Current questions about language, its use, acquisition, and related disorders can nowadays be tested on empirical grounds that are firmer than ever. Among other developments, the democratization of computer-assisted approaches to linguistic analysis and the fostering of more forward-thinking attitudes toward data sharing have led to new and exciting research opportunities. These advances, and the outcomes they yield, can in turn be used to feed more traditional but still fundamental debates in theoretical linguistics. Modern approaches to corpus-based linguistic studies call for robust systems for databasing and analyzing broad corpora of linguistic data.
The CHILDES project (Child Language Data Exchange System; [url]http://childes.psy.cmu.edu/[/url]) has, over the last 25 years, provided the grounds for thousands of publications in areas ranging from language acquisition to computational linguistics, and provides a model example of this. The PhonBank project broadens the scope of the CHILDES system to include the analysis of phonological development in first and subsequent languages for learners with and without language disorders.
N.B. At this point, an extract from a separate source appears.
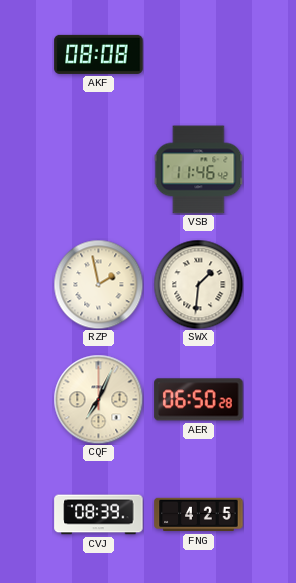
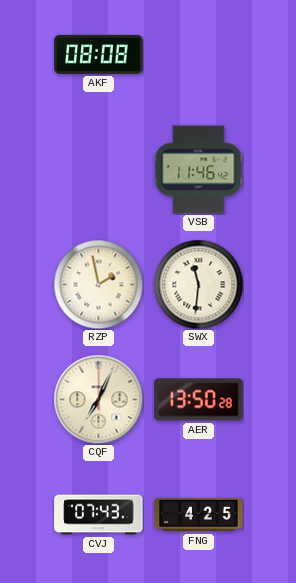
SWX: 1:31 -> 11:31
AER: 06:50 -> 13:50
CVJ: 08:39 -> 07:43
Since its inception in 2006, PhonBank has contributed computational and databasing facilities for corpus-based studies of phonological development, many of which can also be used in other areas of corpus phonology, including fieldwork and multilingual studies. Using these tools, researchers can perform systematic investigations based on large, fully transcribed corpora of speech data, a number of which also incorporate audio or video recordings. At the centre of these facilities is Phon, a software program that greatly facilitates a number of tasks required for the analysis of phonological development. Phon, whose development takes place at Memorial University of Newfoundland supports multimedia data linkage, unit segmentation, multiple-blind transcription, automatic labeling of data, and systematic comparisons between target (model) and actual (produced) phonological forms.